Problem description — I'd like every line in the following listing that holds "durante" copied.

Records provided —
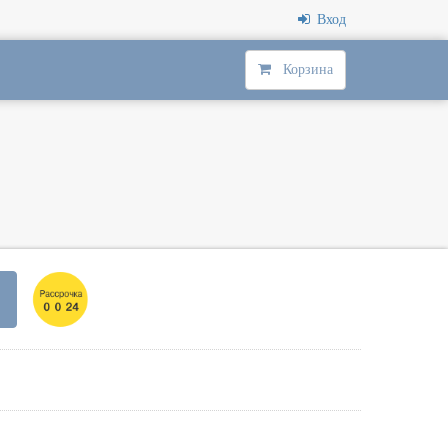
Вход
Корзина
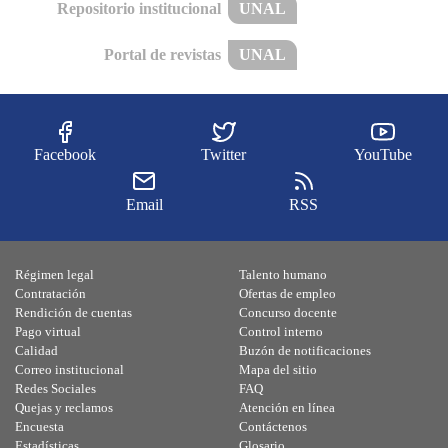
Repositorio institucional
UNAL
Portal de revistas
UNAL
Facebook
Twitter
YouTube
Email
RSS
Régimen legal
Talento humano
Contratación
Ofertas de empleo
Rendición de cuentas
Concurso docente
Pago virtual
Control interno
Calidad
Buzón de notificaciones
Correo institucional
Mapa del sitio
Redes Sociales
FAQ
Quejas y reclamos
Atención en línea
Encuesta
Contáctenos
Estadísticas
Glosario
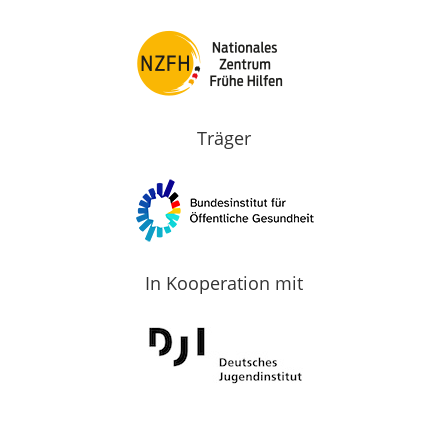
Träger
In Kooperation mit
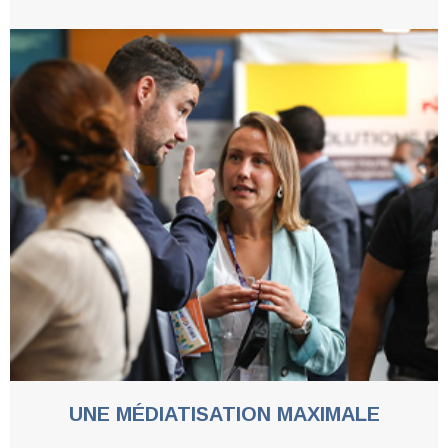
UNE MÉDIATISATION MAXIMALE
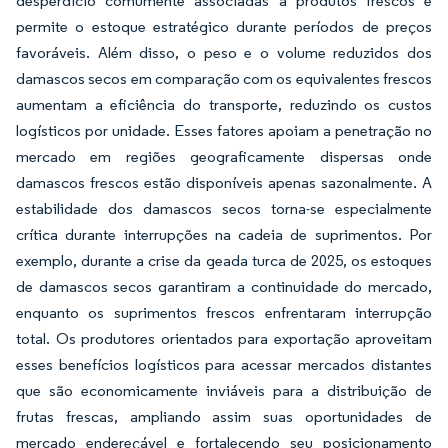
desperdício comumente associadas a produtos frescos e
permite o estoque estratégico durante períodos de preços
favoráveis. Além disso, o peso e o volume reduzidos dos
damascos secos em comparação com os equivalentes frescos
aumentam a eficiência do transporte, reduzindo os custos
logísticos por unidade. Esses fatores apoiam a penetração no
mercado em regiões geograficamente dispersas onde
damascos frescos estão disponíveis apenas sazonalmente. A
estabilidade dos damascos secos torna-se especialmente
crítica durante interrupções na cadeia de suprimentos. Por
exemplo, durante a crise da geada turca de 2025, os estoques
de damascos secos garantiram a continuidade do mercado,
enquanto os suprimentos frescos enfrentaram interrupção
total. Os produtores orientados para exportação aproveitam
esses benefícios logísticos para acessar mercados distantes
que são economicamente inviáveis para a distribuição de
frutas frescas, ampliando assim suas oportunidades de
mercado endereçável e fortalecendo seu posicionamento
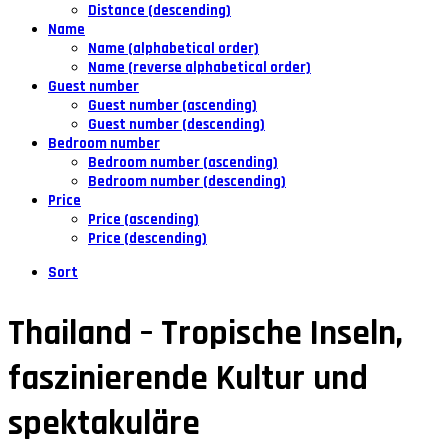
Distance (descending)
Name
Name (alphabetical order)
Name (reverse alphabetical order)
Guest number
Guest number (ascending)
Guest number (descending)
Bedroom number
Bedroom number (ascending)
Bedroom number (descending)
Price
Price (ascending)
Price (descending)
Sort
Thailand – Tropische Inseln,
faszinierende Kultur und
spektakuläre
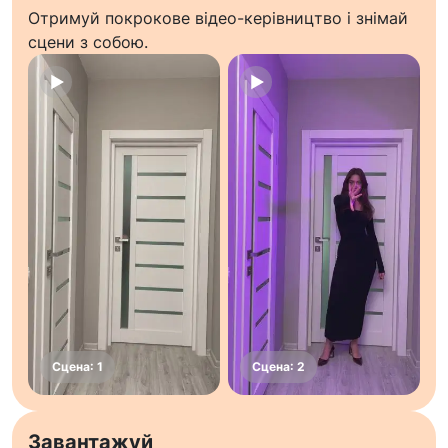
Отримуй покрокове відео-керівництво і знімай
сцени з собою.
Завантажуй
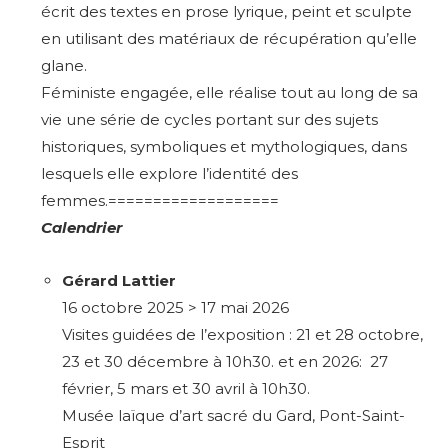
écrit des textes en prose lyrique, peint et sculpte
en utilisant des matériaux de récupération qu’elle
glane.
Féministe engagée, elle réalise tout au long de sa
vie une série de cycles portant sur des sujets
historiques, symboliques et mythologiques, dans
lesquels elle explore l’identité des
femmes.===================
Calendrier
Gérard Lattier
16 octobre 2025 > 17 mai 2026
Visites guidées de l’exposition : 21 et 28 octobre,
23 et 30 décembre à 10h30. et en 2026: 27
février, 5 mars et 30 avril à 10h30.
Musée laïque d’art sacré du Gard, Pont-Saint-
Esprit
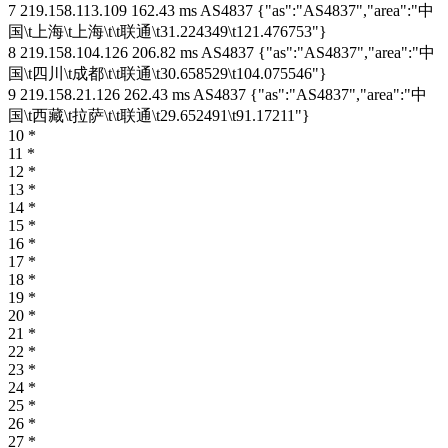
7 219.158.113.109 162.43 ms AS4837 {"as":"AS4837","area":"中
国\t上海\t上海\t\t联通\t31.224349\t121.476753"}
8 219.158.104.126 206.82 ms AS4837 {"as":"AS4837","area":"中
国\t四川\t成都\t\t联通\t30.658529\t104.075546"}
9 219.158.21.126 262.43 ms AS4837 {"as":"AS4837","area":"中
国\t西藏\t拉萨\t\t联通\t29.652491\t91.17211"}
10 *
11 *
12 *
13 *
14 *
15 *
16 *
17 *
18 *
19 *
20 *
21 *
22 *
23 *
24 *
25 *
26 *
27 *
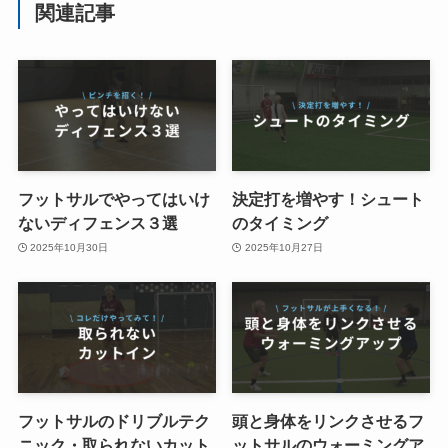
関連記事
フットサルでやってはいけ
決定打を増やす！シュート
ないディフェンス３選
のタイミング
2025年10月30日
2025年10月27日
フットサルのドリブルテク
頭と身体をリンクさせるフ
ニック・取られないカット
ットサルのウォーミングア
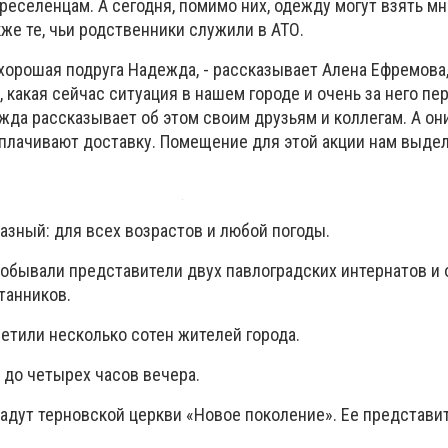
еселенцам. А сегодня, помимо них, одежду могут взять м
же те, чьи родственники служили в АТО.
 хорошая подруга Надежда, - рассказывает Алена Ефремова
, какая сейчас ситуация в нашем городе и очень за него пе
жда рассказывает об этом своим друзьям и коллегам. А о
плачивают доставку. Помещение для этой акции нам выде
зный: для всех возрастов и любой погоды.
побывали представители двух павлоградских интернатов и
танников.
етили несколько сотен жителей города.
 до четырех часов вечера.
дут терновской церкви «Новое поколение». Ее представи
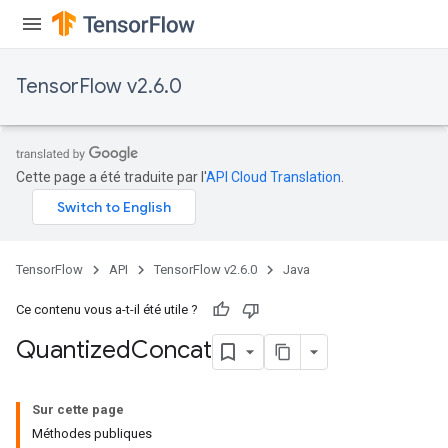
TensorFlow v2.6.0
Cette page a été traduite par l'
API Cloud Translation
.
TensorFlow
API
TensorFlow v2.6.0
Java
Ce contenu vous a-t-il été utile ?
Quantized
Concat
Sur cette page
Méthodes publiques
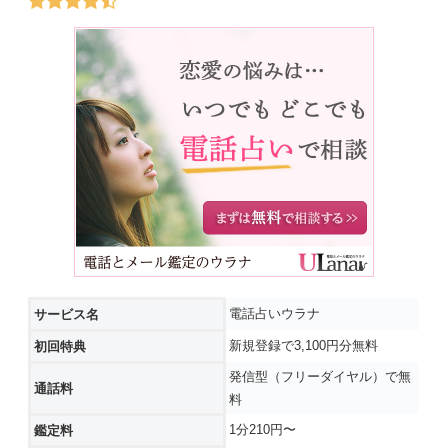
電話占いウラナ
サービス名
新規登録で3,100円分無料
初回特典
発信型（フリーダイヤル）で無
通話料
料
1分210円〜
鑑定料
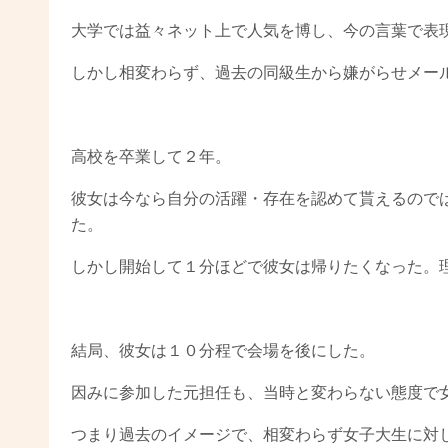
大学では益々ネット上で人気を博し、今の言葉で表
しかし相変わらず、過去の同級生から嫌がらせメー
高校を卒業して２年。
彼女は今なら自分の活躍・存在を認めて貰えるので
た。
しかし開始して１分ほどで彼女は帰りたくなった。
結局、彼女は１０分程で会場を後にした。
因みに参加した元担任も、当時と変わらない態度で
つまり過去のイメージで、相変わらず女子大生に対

---

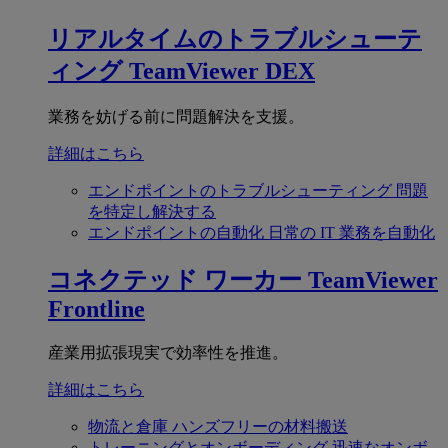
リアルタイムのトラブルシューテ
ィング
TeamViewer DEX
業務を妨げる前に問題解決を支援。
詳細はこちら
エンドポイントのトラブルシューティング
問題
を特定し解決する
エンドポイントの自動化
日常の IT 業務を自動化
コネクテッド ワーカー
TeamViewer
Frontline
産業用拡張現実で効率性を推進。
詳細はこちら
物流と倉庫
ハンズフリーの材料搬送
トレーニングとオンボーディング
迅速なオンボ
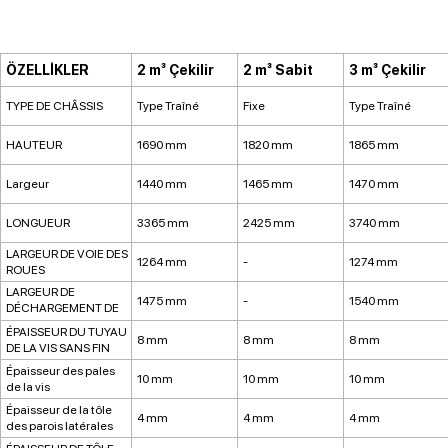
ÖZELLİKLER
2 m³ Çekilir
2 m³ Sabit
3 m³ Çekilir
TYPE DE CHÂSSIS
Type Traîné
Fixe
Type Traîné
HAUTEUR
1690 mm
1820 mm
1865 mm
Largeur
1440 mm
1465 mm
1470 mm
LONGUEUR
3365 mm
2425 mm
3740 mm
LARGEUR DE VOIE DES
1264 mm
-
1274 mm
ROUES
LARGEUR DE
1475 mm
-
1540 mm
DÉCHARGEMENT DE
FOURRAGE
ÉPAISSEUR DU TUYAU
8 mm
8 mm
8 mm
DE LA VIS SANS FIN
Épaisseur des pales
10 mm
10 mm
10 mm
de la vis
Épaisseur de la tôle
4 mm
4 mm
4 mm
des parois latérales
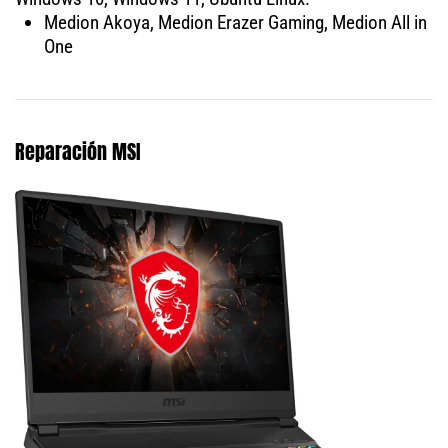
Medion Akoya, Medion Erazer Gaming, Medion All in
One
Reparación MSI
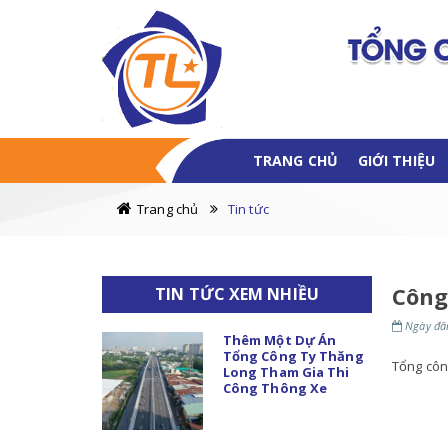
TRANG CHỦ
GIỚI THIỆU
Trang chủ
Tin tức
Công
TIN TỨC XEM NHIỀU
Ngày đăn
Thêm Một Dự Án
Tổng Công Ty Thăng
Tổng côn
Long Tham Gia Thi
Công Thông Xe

...

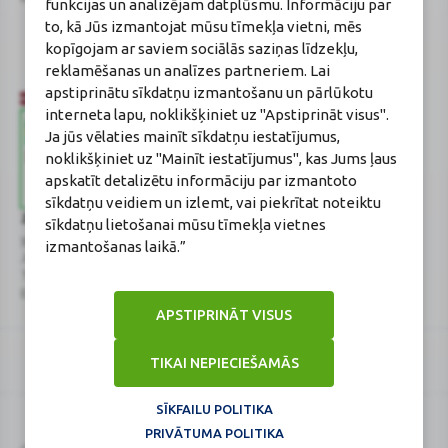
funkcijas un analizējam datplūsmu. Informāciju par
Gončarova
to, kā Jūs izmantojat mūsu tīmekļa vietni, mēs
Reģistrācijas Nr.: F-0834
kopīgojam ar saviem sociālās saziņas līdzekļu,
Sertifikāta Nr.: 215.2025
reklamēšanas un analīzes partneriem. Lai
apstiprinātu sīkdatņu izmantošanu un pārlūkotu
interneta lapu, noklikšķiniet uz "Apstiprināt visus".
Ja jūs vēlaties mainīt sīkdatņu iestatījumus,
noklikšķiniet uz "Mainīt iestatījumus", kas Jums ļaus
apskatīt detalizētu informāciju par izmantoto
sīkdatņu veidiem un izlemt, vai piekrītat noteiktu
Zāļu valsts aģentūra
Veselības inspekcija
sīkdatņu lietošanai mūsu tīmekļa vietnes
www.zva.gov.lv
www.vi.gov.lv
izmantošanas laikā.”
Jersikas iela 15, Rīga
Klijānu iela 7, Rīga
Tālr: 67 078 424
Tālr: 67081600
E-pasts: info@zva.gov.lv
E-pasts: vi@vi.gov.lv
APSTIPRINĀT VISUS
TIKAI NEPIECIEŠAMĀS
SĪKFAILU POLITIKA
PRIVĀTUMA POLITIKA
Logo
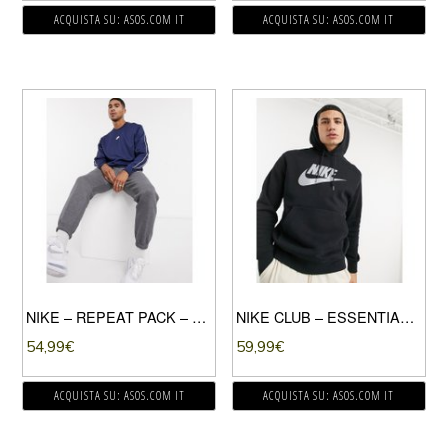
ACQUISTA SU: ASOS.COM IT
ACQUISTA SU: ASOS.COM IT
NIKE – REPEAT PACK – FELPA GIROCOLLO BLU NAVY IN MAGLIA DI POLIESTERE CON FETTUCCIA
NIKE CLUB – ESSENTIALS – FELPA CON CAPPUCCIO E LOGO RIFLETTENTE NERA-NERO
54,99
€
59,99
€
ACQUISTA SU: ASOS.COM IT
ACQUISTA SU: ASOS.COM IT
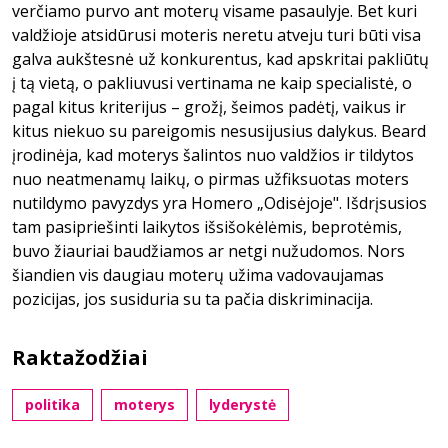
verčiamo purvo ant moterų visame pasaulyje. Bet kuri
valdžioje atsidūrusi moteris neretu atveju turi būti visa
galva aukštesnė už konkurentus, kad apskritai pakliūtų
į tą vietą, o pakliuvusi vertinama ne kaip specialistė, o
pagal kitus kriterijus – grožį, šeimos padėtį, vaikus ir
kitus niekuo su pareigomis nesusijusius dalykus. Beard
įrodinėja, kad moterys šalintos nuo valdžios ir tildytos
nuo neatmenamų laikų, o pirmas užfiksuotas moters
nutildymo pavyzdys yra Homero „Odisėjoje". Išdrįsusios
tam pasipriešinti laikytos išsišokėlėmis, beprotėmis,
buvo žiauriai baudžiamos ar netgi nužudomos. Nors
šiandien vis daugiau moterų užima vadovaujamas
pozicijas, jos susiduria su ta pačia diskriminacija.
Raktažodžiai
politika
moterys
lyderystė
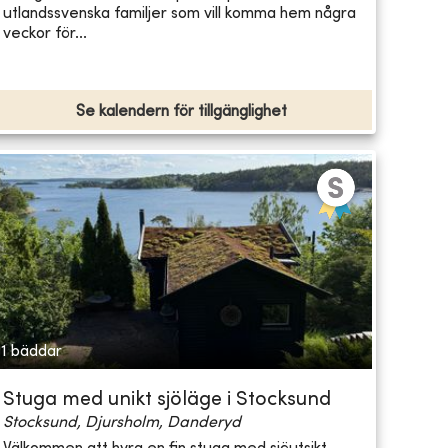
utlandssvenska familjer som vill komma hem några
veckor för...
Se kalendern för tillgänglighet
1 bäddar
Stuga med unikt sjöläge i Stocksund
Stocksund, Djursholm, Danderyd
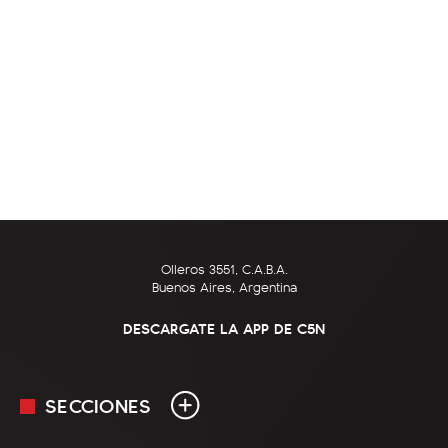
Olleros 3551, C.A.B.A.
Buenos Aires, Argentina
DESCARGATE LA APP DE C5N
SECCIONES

Worked solution —
permite o estoque estratégico durante períodos de preços
crítica durante interrupções na cadeia de suprimentos. Por
exemplo, durante a crise da geada turca de 2025, os estoques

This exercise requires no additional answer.